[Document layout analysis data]
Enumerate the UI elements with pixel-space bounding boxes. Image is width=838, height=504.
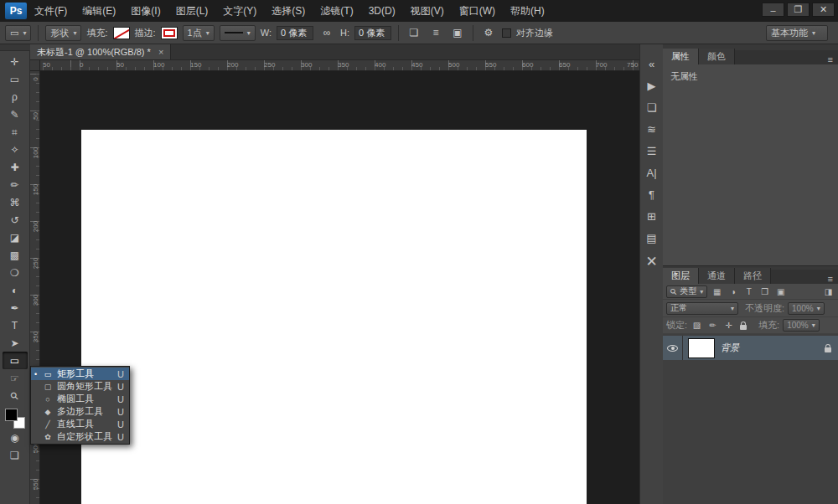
flyout-item-polygon-tool[interactable]: ◆ 多边形工具 U [31, 405, 129, 418]
panel-menu-icon[interactable]: ≡ [823, 274, 838, 284]
pen-tool-button[interactable]: ✒ [3, 299, 28, 316]
flyout-item-rounded-rectangle-tool[interactable]: ▢ 圆角矩形工具 U [31, 380, 129, 393]
lock-position-icon[interactable]: ✛ [722, 321, 735, 330]
tab-channels[interactable]: 通道 [699, 268, 735, 284]
flyout-item-line-tool[interactable]: ╱ 直线工具 U [31, 418, 129, 430]
height-input[interactable]: 0 像素 [354, 26, 391, 40]
filter-adjustment-layers-icon[interactable]: ◑ [727, 287, 739, 296]
flyout-item-custom-shape-tool[interactable]: ✿ 自定形状工具 U [31, 430, 129, 443]
filter-pixel-layers-icon[interactable]: ▦ [711, 287, 723, 296]
opacity-input[interactable]: 100% ▾ [788, 302, 825, 315]
canvas-viewport[interactable] [40, 71, 639, 504]
path-operations-icon[interactable]: ❏ [406, 25, 422, 41]
brush-tool-button[interactable]: ✏ [3, 176, 28, 193]
info-panel-icon[interactable]: ▤ [642, 229, 662, 247]
menu-edit[interactable]: 编辑(E) [75, 0, 123, 22]
history-brush-tool-button[interactable]: ↺ [3, 211, 28, 229]
menu-file[interactable]: 文件(F) [27, 0, 75, 22]
path-selection-tool-button[interactable]: ➤ [3, 334, 28, 352]
width-input[interactable]: 0 像素 [277, 26, 313, 40]
eyedropper-tool-button[interactable]: ✧ [3, 141, 28, 158]
path-alignment-icon[interactable]: ≡ [427, 25, 444, 41]
paragraph-panel-icon[interactable]: ¶ [642, 185, 662, 203]
layer-thumbnail[interactable] [688, 338, 715, 358]
minimize-button[interactable]: – [762, 3, 784, 17]
eraser-tool-button[interactable]: ◪ [3, 229, 28, 246]
document-tab[interactable]: 未标题-1 @ 100%(RGB/8) * × [30, 44, 171, 59]
tool-mode-select[interactable]: 形状 ▾ [45, 25, 81, 41]
collapse-panels-icon[interactable]: « [642, 54, 662, 73]
tool-preset-picker[interactable]: ▭ ▾ [5, 25, 31, 41]
gradient-tool-button[interactable]: ▩ [3, 246, 28, 264]
flyout-item-rectangle-tool[interactable]: • ▭ 矩形工具 U [31, 368, 129, 380]
menu-window[interactable]: 窗口(W) [452, 0, 503, 22]
stroke-swatch[interactable] [161, 27, 178, 39]
actions-panel-icon[interactable]: ▶ [642, 76, 662, 95]
menu-view[interactable]: 视图(V) [403, 0, 452, 22]
layer-row-background[interactable]: 背景 [663, 336, 838, 360]
maximize-button[interactable]: ❐ [787, 3, 810, 17]
stroke-width-select[interactable]: 1点 ▾ [183, 25, 215, 41]
fill-swatch[interactable] [113, 27, 130, 39]
menu-select[interactable]: 选择(S) [264, 0, 313, 22]
layer-filter-select[interactable]: ⚲ 类型 ▾ [666, 285, 707, 298]
lock-transparency-icon[interactable]: ▨ [691, 321, 703, 330]
menu-type[interactable]: 文字(Y) [215, 0, 264, 22]
dodge-tool-button[interactable]: ◐ [3, 281, 28, 299]
filter-shape-layers-icon[interactable]: ❒ [758, 287, 771, 296]
blend-mode-select[interactable]: 正常 ▾ [666, 302, 738, 315]
menu-layer[interactable]: 图层(L) [168, 0, 216, 22]
blur-tool-button[interactable]: ❍ [3, 264, 28, 281]
move-tool-button[interactable]: ✛ [3, 53, 28, 70]
character-panel-icon[interactable]: A| [642, 163, 662, 182]
menu-image[interactable]: 图像(I) [123, 0, 168, 22]
tab-properties[interactable]: 属性 [663, 49, 699, 64]
close-button[interactable]: ✕ [812, 3, 835, 17]
healing-brush-tool-button[interactable]: ✚ [3, 158, 28, 176]
tab-layers[interactable]: 图层 [663, 268, 699, 284]
fill-input[interactable]: 100% ▾ [783, 319, 820, 332]
link-dimensions-icon[interactable]: ∞ [318, 25, 335, 41]
styles-panel-icon[interactable]: ❏ [642, 98, 662, 116]
marquee-tool-button[interactable]: ▭ [3, 70, 28, 88]
menu-3d[interactable]: 3D(D) [361, 0, 403, 22]
stroke-style-select[interactable]: ▾ [220, 25, 256, 41]
path-arrangement-icon[interactable]: ▣ [449, 25, 466, 41]
flyout-item-ellipse-tool[interactable]: ○ 椭圆工具 U [31, 393, 129, 405]
eye-icon[interactable] [667, 345, 678, 352]
screen-mode-button[interactable]: ❏ [3, 446, 28, 464]
tab-paths[interactable]: 路径 [735, 268, 771, 284]
lasso-tool-button[interactable]: ρ [3, 88, 28, 105]
layer-comps-panel-icon[interactable]: ⊞ [642, 207, 662, 225]
quick-mask-button[interactable]: ◉ [3, 429, 28, 446]
align-edges-checkbox[interactable] [502, 28, 511, 38]
lock-pixels-icon[interactable]: ✏ [706, 321, 719, 330]
type-tool-button[interactable]: T [3, 316, 28, 334]
lock-all-icon[interactable] [740, 325, 747, 330]
tab-close-icon[interactable]: × [158, 47, 163, 57]
rectangle-tool-button[interactable]: ▭ [3, 352, 28, 369]
workspace-select[interactable]: 基本功能 ▾ [766, 25, 828, 41]
filter-type-layers-icon[interactable]: T [742, 287, 755, 296]
panel-menu-icon[interactable]: ≡ [823, 54, 838, 64]
layer-visibility-cell[interactable] [663, 336, 683, 360]
clone-stamp-tool-button[interactable]: ⌘ [3, 193, 28, 211]
filter-smart-object-layers-icon[interactable]: ▣ [774, 287, 787, 296]
foreground-color-swatch[interactable] [5, 409, 18, 421]
brush-panel-icon[interactable]: ≋ [642, 120, 662, 138]
quick-selection-tool-button[interactable]: ✎ [3, 105, 28, 123]
canvas[interactable] [81, 130, 587, 504]
measure-panel-icon[interactable]: ✕ [642, 250, 662, 272]
ruler-origin-corner[interactable] [30, 60, 40, 71]
hand-tool-button[interactable]: ☞ [3, 369, 28, 387]
tab-color[interactable]: 颜色 [699, 49, 735, 64]
menu-help[interactable]: 帮助(H) [503, 0, 552, 22]
crop-tool-button[interactable]: ⌗ [3, 123, 28, 141]
filter-toggle-icon[interactable]: ◨ [822, 287, 835, 296]
gear-icon[interactable]: ⚙ [480, 25, 497, 41]
toolbar-collapse-handle[interactable] [0, 44, 30, 51]
horizontal-ruler[interactable]: 50 0 50 100 150 200 250 300 350 400 450 … [40, 60, 639, 71]
adjustments-panel-icon[interactable]: ☰ [642, 141, 662, 160]
zoom-tool-button[interactable]: ⚲ [3, 387, 28, 404]
menu-filter[interactable]: 滤镜(T) [313, 0, 360, 22]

• _Task goal_
Set down every entry above without alteration, but print no images.

• _Response below_
Enumerate the UI elements with pixel-space bounding boxes. Image is width=838, height=504.
flyout-item-polygon-tool[interactable]: ◆ 多边形工具 U [31, 405, 129, 418]
panel-menu-icon[interactable]: ≡ [823, 274, 838, 284]
pen-tool-button[interactable]: ✒ [3, 299, 28, 316]
flyout-item-rounded-rectangle-tool[interactable]: ▢ 圆角矩形工具 U [31, 380, 129, 393]
lock-position-icon[interactable]: ✛ [722, 321, 735, 330]
tab-channels[interactable]: 通道 [699, 268, 735, 284]
flyout-item-line-tool[interactable]: ╱ 直线工具 U [31, 418, 129, 430]
height-input[interactable]: 0 像素 [354, 26, 391, 40]
filter-adjustment-layers-icon[interactable]: ◑ [727, 287, 739, 296]
flyout-item-custom-shape-tool[interactable]: ✿ 自定形状工具 U [31, 430, 129, 443]
filter-pixel-layers-icon[interactable]: ▦ [711, 287, 723, 296]
opacity-input[interactable]: 100% ▾ [788, 302, 825, 315]
canvas-viewport[interactable] [40, 71, 639, 504]
path-operations-icon[interactable]: ❏ [406, 25, 422, 41]
brush-tool-button[interactable]: ✏ [3, 176, 28, 193]
info-panel-icon[interactable]: ▤ [642, 229, 662, 247]
menu-edit[interactable]: 编辑(E) [75, 0, 123, 22]
history-brush-tool-button[interactable]: ↺ [3, 211, 28, 229]
menu-file[interactable]: 文件(F) [27, 0, 75, 22]
path-selection-tool-button[interactable]: ➤ [3, 334, 28, 352]
width-input[interactable]: 0 像素 [277, 26, 313, 40]
eyedropper-tool-button[interactable]: ✧ [3, 141, 28, 158]
path-alignment-icon[interactable]: ≡ [427, 25, 444, 41]
paragraph-panel-icon[interactable]: ¶ [642, 185, 662, 203]
layer-thumbnail[interactable] [688, 338, 715, 358]
minimize-button[interactable]: – [762, 3, 784, 17]
eraser-tool-button[interactable]: ◪ [3, 229, 28, 246]
document-tab[interactable]: 未标题-1 @ 100%(RGB/8) * × [30, 44, 171, 59]
tool-mode-select[interactable]: 形状 ▾ [45, 25, 81, 41]
collapse-panels-icon[interactable]: « [642, 54, 662, 73]
tool-preset-picker[interactable]: ▭ ▾ [5, 25, 31, 41]
gradient-tool-button[interactable]: ▩ [3, 246, 28, 264]
flyout-item-rectangle-tool[interactable]: • ▭ 矩形工具 U [31, 368, 129, 380]
menu-window[interactable]: 窗口(W) [452, 0, 503, 22]
stroke-swatch[interactable] [161, 27, 178, 39]
actions-panel-icon[interactable]: ▶ [642, 76, 662, 95]
menu-view[interactable]: 视图(V) [403, 0, 452, 22]
layer-row-background[interactable]: 背景 [663, 336, 838, 360]
maximize-button[interactable]: ❐ [787, 3, 810, 17]
stroke-width-select[interactable]: 1点 ▾ [183, 25, 215, 41]
fill-swatch[interactable] [113, 27, 130, 39]
menu-select[interactable]: 选择(S) [264, 0, 313, 22]
layer-filter-select[interactable]: ⚲ 类型 ▾ [666, 285, 707, 298]
lock-transparency-icon[interactable]: ▨ [691, 321, 703, 330]
menu-type[interactable]: 文字(Y) [215, 0, 264, 22]
dodge-tool-button[interactable]: ◐ [3, 281, 28, 299]
filter-shape-layers-icon[interactable]: ❒ [758, 287, 771, 296]
blend-mode-select[interactable]: 正常 ▾ [666, 302, 738, 315]
menu-layer[interactable]: 图层(L) [168, 0, 216, 22]
blur-tool-button[interactable]: ❍ [3, 264, 28, 281]
move-tool-button[interactable]: ✛ [3, 53, 28, 70]
character-panel-icon[interactable]: A| [642, 163, 662, 182]
menu-image[interactable]: 图像(I) [123, 0, 168, 22]
tab-properties[interactable]: 属性 [663, 49, 699, 64]
close-button[interactable]: ✕ [812, 3, 835, 17]
healing-brush-tool-button[interactable]: ✚ [3, 158, 28, 176]
tab-layers[interactable]: 图层 [663, 268, 699, 284]
fill-input[interactable]: 100% ▾ [783, 319, 820, 332]
link-dimensions-icon[interactable]: ∞ [318, 25, 335, 41]
styles-panel-icon[interactable]: ❏ [642, 98, 662, 116]
marquee-tool-button[interactable]: ▭ [3, 70, 28, 88]
menu-3d[interactable]: 3D(D) [361, 0, 403, 22]
stroke-style-select[interactable]: ▾ [220, 25, 256, 41]
path-arrangement-icon[interactable]: ▣ [449, 25, 466, 41]
flyout-item-ellipse-tool[interactable]: ○ 椭圆工具 U [31, 393, 129, 405]
eye-icon[interactable] [667, 345, 678, 352]
screen-mode-button[interactable]: ❏ [3, 446, 28, 464]
tab-paths[interactable]: 路径 [735, 268, 771, 284]
lasso-tool-button[interactable]: ρ [3, 88, 28, 105]
layer-comps-panel-icon[interactable]: ⊞ [642, 207, 662, 225]
quick-mask-button[interactable]: ◉ [3, 429, 28, 446]
align-edges-checkbox[interactable] [502, 28, 511, 38]
lock-pixels-icon[interactable]: ✏ [706, 321, 719, 330]
type-tool-button[interactable]: T [3, 316, 28, 334]
lock-all-icon[interactable] [740, 325, 747, 330]
tab-close-icon[interactable]: × [158, 47, 163, 57]
rectangle-tool-button[interactable]: ▭ [3, 352, 28, 369]
workspace-select[interactable]: 基本功能 ▾ [766, 25, 828, 41]
filter-type-layers-icon[interactable]: T [742, 287, 755, 296]
panel-menu-icon[interactable]: ≡ [823, 54, 838, 64]
layer-visibility-cell[interactable] [663, 336, 683, 360]
clone-stamp-tool-button[interactable]: ⌘ [3, 193, 28, 211]
filter-smart-object-layers-icon[interactable]: ▣ [774, 287, 787, 296]
foreground-color-swatch[interactable] [5, 409, 18, 421]
brush-panel-icon[interactable]: ≋ [642, 120, 662, 138]
quick-selection-tool-button[interactable]: ✎ [3, 105, 28, 123]
canvas[interactable] [81, 130, 587, 504]
measure-panel-icon[interactable]: ✕ [642, 250, 662, 272]
ruler-origin-corner[interactable] [30, 60, 40, 71]
hand-tool-button[interactable]: ☞ [3, 369, 28, 387]
tab-color[interactable]: 颜色 [699, 49, 735, 64]
menu-help[interactable]: 帮助(H) [503, 0, 552, 22]
crop-tool-button[interactable]: ⌗ [3, 123, 28, 141]
filter-toggle-icon[interactable]: ◨ [822, 287, 835, 296]
gear-icon[interactable]: ⚙ [480, 25, 497, 41]
toolbar-collapse-handle[interactable] [0, 44, 30, 51]
horizontal-ruler[interactable]: 50 0 50 100 150 200 250 300 350 400 450 … [40, 60, 639, 71]
adjustments-panel-icon[interactable]: ☰ [642, 141, 662, 160]
zoom-tool-button[interactable]: ⚲ [3, 387, 28, 404]
menu-filter[interactable]: 滤镜(T) [313, 0, 360, 22]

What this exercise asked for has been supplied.